即決裁判手続

菊池 博愛 (弁護士)

 今年の10月から刑事手続きにおいて,被疑者国選制度と即決裁判手続きという新しい2つの手続きが導入されます。

 私は現在横浜弁護士会の刑事弁護センター運営委員会に所属していますが,その関係で8月28日に日弁連で行われる刑事弁護の研修の準備に携わっています。 担当しているのは即決裁判手続きの部分ですがこの手続きについては研修の準備をしている中でいろいろな問題点があることが分かりました。

 即決裁判手続きとは,軽微な事件を前提に被告人が起訴事実を認め,即決裁判手続きに付されることに同意していることを条件として,原則1回の公判で判決まで行われるという制度です。 大きな特徴としては裁判所は判決で懲役又は禁錮の言い渡しをする場合には執行猶予を付けなければならないことがあげられます。 つまり,裁判所は実刑判決を下すことが出来ないのです。

 ここに大きな問題があると思います。

 まず,自白の強制が行われる危険性があるということです。 現在でも被疑者が否認している場合に警察検察が被疑者の身柄を拘束した上で「お前が自分の犯行だと認めればすぐに釈放してやる。」などと言って自白の強制をすることがあると言われていますが,即決裁判手続きでも同じことが行われるのではないかと思うのです。 即決裁判は被告人にあらかじめ執行猶予を保障する手続きですから「即決裁判にしてやるから。」などと検事に言われてしまったら否認している被疑者はぐらついてしまうのではないでしょうか。 日本の刑事裁判の現状では99%以上の確率で有罪判決が出ます。 被疑者はわずかな無罪判決の確率にかけて否認を続けるよりも,真実は犯罪を犯していないにもかかわらず虚偽の自白をして刑務所に行かないという保障をしてもらう方向に流れてしまうこともあるのではないでしょうか。

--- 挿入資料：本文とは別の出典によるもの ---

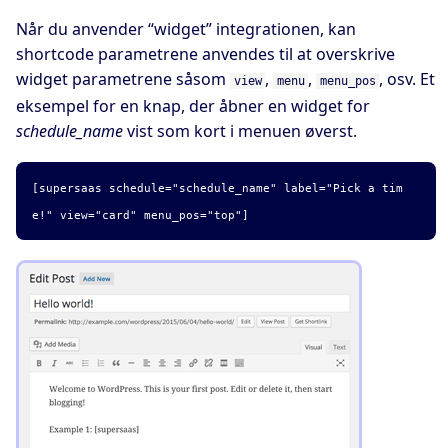
Når du anvender “widget” integrationen, kan
shortcode parametrene anvendes til at overskrive
widget parametrene såsom
,
,
, osv. Et
view
menu
menu_pos
eksempel for en knap, der åbner en widget for
schedule_name
vist som kort i menuen øverst.
[supersaas schedule="schedule_name" label="Pick a tim
e!" view="card" menu_pos="top"]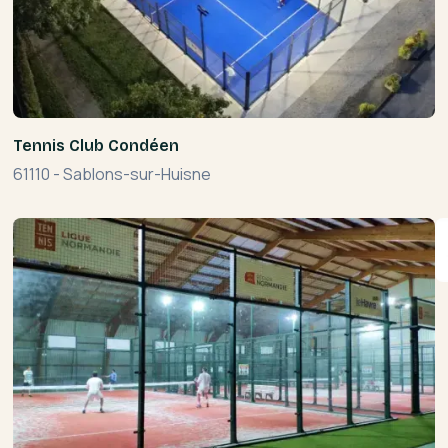
Tennis Club Condéen
61110
-
Sablons-sur-Huisne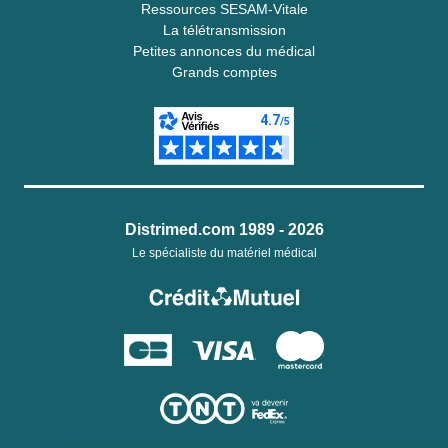
Ressources SESAM-Vitale
La télétransmission
Petites annonces du médical
Grands comptes
Distrimed.com 1989 - 2026
Le spécialiste du matériel médical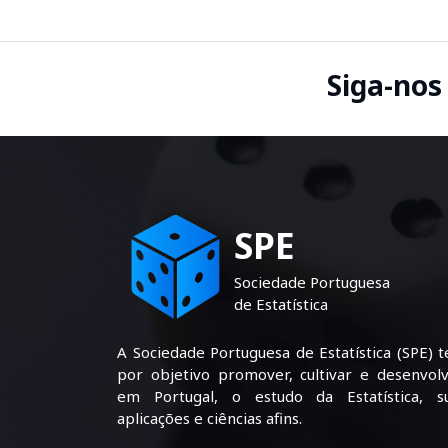
Siga-nos
SPE
Sociedade Portuguesa
de Estatística
A Sociedade Portuguesa de Estatística (SPE) 
por objetivo promover, cultivar e desenvolv
em Portugal, o estudo da Estatística, s
aplicações e ciências afins.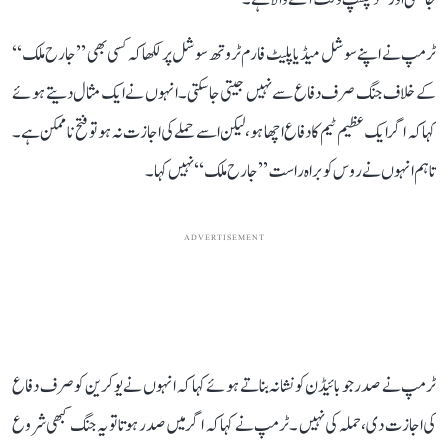
ٹرمپ نے اپنے سوشل میڈیا پلیٹ فارم ٹروتھ سوشل پر لکھا کہ کسی بھی ’’جارح ملک‘‘
کے خلاف جنگ صرف دفاع سے نہیں جیتی جا سکتی۔ انہوں نے ایک مثال دیتے ہوئے
کہا کہ اگر ایک عظیم ٹیم کا دفاع اچھا ہو، لیکن اسے حملے کی اجازت نہ ہو تو فتح ناممکن ہے۔
تاہم انہوں نے روس کو براہ راست ’’جارح ملک‘‘ نہیں کہا۔
ADVERTISEMENT
ٹرمپ نے صدر جو بائیڈن کو نشانہ بناتے ہوئے کہا کہ انہوں نے یوکرین کو صرف دفاع
کی اجازت دی، حملہ کی نہیں ۔ ٹرمپ نے کہا کہ اگر میں صدر ہوتا تو یہ جنگ کبھی شروع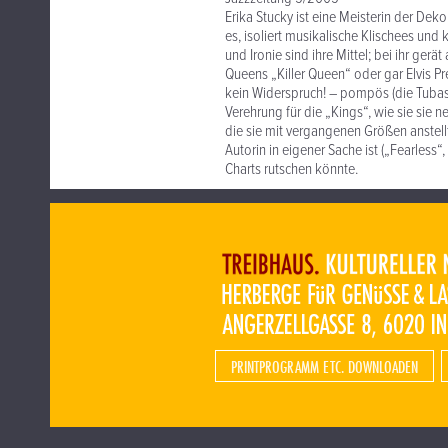
Erika Stucky ist eine Meisterin der Dekon
es, isoliert musikalische Klischees und
und Ironie sind ihre Mittel; bei ihr gerä
Queens „Killer Queen“ oder gar Elvis P
kein Widerspruch! – pompös (die Tubas!)
Verehrung für die „Kings“, wie sie sie 
die sie mit vergangenen Größen anstell
Autorin in eigener Sache ist („Fearless
Charts rutschen könnte.
PRINTPROGRAMM ETC. DOWNLOADEN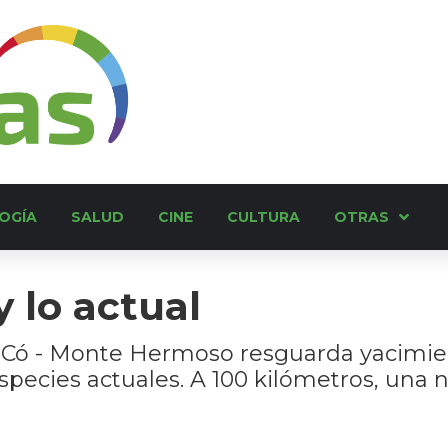
OGÍA
SALUD
CINE
CULTURA
OTRAS
y lo actual
 Có - Monte Hermoso resguarda yacimien
species actuales. A 100 kilómetros, una n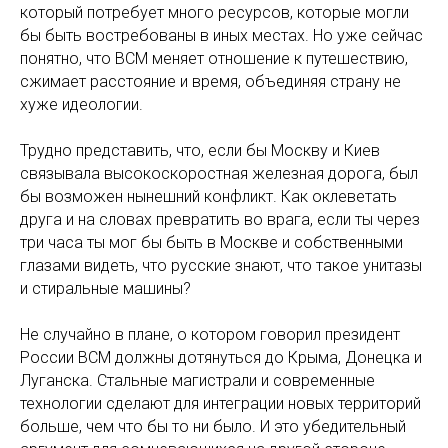
который потребует много ресурсов, которые могли
бы быть востребованы в иных местах. Но уже сейчас
понятно, что ВСМ меняет отношение к путешествию,
сжимает расстояние и время, объединяя страну не
хуже идеологии.
Трудно представить, что, если бы Москву и Киев
связывала высокоскоростная железная дорога, был
бы возможен нынешний конфликт. Как оклеветать
друга и на словах превратить во врага, если ты через
три часа ты мог бы быть в Москве и собственными
глазами видеть, что русские знают, что такое унитазы
и стиральные машины?
Не случайно в плане, о котором говорил президент
России ВСМ должны дотянуться до Крыма, Донецка и
Луганска. Стальные магистрали и современные
технологии сделают для интеграции новых территорий
больше, чем что бы то ни было. И это убедительный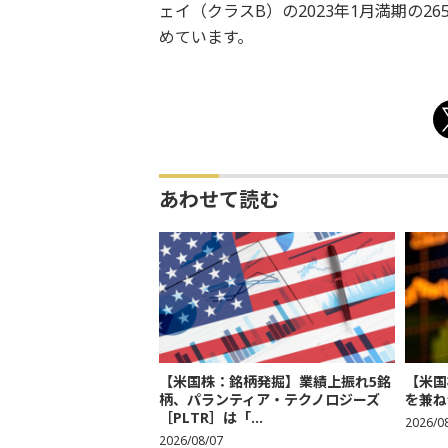
ェイ（クラスB）の2023年1月満期の
めています。
あわせて読む
【米国株：銘柄発掘】業績上振れ5銘
【米国
柄、パランティア・テクノロジーズ
を兼ね
［PLTR］は「...
2026/0
2026/08/07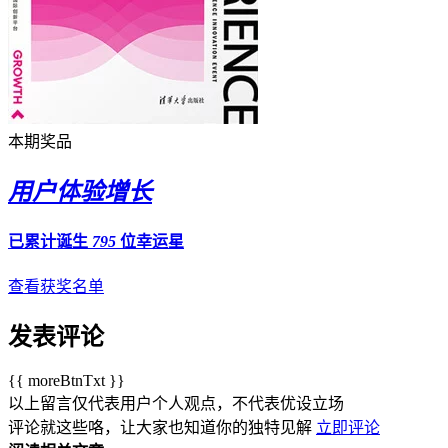
本期奖品
用户体验增长
已累计诞生
795
位幸运星
查看获奖名单
发表评论
{{ moreBtnTxt }}
以上留言仅代表用户个人观点，不代表优设立场
评论就这些咯，让大家也知道你的独特见解
立即评论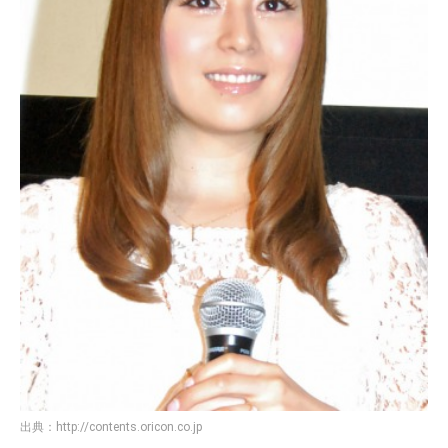
出典：
http://contents.oricon.co.jp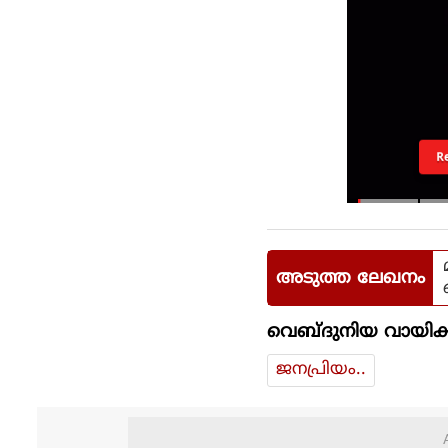
R
അടുത്ത ലേഖനം
വെബ്ദുനിയ വായിക്
ജനപ്രിയം..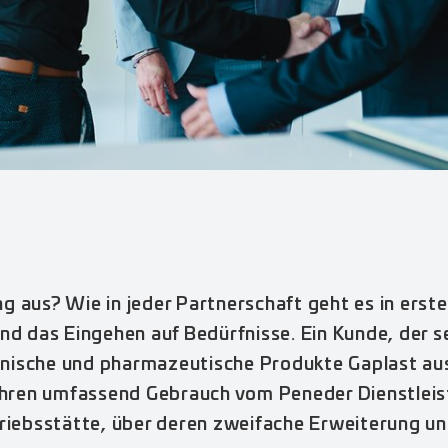
aus? Wie in jeder Partnerschaft geht es in erster
 das Eingehen auf Bedürfnisse. Ein Kunde, der se
inische und pharmazeutische Produkte Gaplast aus
Jahren umfassend Gebrauch vom Peneder Dienstlei
riebsstätte, über deren zweifache Erweiterung un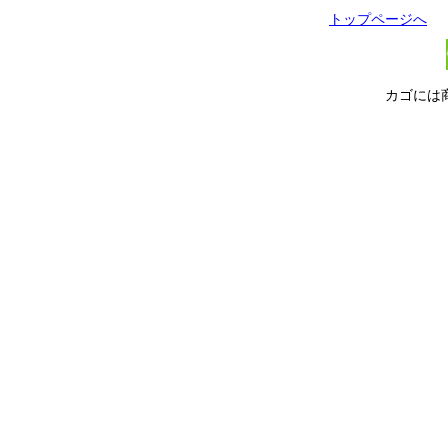
トップページへ
カゴには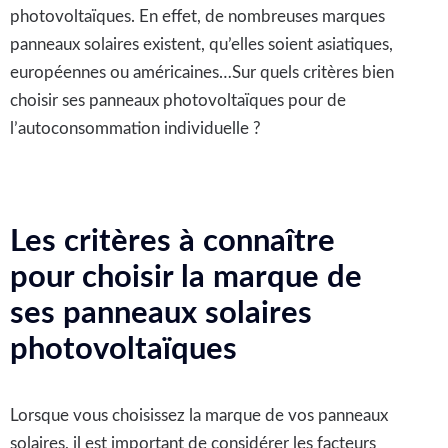
photovoltaïques. En effet, de nombreuses marques
panneaux solaires existent, qu’elles soient asiatiques,
européennes ou américaines…Sur quels critères bien
choisir ses panneaux photovoltaïques pour de
l’autoconsommation individuelle ?
Les critères à connaître
pour choisir la marque de
ses panneaux solaires
photovoltaïques
Lorsque vous choisissez la marque de vos panneaux
solaires, il est important de considérer les facteurs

 また,即決裁判手続きでは公判そのものが形骸化してしまわないかということも大問題です。 何しろ被告人には執行猶予が保障されているのですから,被害者と示談しなくても,謝罪しなくても,全く反省していなくても刑務所に行くことはありません。 これでは厳粛であるべき裁判がいいかげんなものになってしまわないかと心配するのです。 犯罪を犯した人が反省するのは当然のことで,刑務所に行きたくないから示談するとか反省するというのは筋が違うのかもしれません。 しかし,実際には,判決によっては自分が刑務所に行かされる可能性があるという事実がきっかけとなって被告人が反省するということはあることだと思います。

 まだ始まっていない制度についてあれこれ言うのは適切でないかもしれませんが,即決裁判手続きに対する私の心配が杞憂に終わることを期待しています。